==== EXTRACTED RECORDS ====

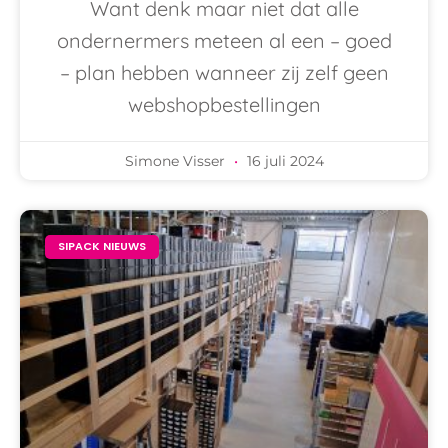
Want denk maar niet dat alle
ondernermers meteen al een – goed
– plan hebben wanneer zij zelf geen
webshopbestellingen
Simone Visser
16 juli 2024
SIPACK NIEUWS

====
==== EXTRACTED RECORDS ====

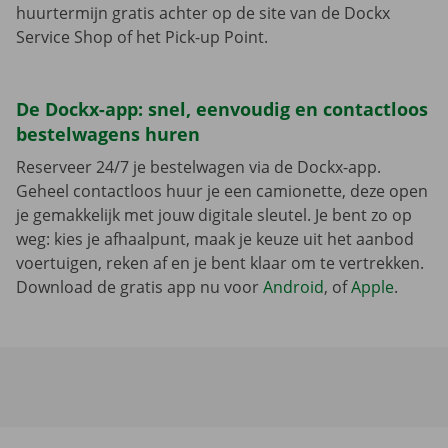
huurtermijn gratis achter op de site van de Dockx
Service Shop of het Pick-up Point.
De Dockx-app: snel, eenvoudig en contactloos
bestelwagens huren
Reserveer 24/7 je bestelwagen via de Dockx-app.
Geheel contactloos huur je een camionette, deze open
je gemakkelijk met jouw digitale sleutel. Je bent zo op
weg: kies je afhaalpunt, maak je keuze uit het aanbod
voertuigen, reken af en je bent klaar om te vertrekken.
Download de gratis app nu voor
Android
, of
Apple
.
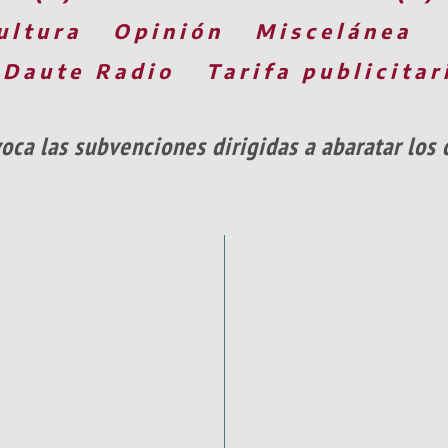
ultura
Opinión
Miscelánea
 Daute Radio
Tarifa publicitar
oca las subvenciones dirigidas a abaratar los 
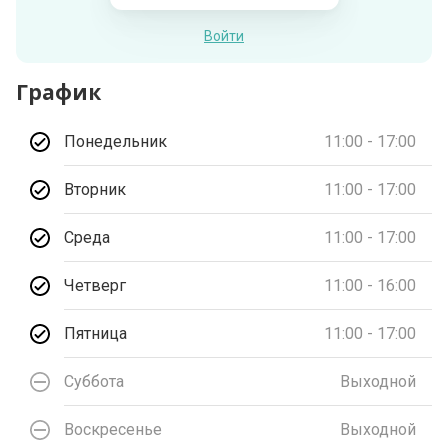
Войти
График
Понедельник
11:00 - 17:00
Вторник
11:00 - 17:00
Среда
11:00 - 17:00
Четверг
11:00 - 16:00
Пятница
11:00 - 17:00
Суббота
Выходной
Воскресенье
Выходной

====

→ WORK TASK: The output should be exactly the lines above from the line containing "Want denk maar niet dat alle" to the line containing "SIPACK NIEUWS", inclusive, with no other lines.

→ EXERCISE RESULT:
Want denk maar niet dat alle
ondernermers meteen al een – goed
– plan hebben wanneer zij zelf geen
webshopbestellingen
Simone Visser
16 juli 2024
SIPACK NIEUWS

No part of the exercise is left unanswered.